(Input data)

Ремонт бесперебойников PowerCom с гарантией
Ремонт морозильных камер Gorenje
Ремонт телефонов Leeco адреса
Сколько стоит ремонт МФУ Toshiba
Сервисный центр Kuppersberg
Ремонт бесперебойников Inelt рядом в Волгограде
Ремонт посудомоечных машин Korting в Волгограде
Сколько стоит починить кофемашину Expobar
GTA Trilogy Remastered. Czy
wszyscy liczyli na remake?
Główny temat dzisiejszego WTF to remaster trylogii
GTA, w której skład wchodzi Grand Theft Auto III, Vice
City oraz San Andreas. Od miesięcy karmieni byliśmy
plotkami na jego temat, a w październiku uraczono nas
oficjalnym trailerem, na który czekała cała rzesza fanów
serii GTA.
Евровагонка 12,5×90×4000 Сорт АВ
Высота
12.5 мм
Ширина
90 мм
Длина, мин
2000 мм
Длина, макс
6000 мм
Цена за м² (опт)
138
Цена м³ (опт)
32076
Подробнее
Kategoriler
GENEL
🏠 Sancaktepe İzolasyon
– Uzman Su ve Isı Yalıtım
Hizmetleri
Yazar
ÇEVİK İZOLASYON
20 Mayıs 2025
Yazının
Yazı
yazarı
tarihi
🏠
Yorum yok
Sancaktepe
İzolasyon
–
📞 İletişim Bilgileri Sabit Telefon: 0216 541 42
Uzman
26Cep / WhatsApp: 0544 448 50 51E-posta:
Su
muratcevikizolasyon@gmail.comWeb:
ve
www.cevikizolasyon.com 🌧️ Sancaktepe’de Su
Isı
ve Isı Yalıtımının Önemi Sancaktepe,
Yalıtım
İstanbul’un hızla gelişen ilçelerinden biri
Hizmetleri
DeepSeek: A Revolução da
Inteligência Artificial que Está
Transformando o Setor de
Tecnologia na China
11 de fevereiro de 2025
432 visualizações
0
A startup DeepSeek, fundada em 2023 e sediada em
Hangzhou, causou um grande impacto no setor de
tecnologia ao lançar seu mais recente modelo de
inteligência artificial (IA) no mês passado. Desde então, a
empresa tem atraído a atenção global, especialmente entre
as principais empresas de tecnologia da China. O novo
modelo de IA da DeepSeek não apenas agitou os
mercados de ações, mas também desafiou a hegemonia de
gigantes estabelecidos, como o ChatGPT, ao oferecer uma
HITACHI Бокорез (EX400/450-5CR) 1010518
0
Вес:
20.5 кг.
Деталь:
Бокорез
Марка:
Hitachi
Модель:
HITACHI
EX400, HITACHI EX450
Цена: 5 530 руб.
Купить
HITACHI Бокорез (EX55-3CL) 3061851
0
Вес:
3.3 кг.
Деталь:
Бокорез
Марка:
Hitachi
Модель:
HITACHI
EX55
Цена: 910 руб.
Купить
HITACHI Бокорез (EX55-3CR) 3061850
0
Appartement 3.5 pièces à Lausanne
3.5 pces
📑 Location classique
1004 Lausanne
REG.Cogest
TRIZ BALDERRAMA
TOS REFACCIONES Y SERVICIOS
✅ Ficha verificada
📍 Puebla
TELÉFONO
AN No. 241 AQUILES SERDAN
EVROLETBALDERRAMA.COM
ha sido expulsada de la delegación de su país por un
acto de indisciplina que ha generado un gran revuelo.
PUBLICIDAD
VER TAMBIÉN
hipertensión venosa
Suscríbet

(End Input data)

▸ **What you are asked to do**
Would you show each line of the listing above that has the string "Волгограде"?

▸ **Solution for this task**
Ремонт бесперебойников Inelt рядом в Волгограде
Ремонт посудомоечных машин Korting в Волгограде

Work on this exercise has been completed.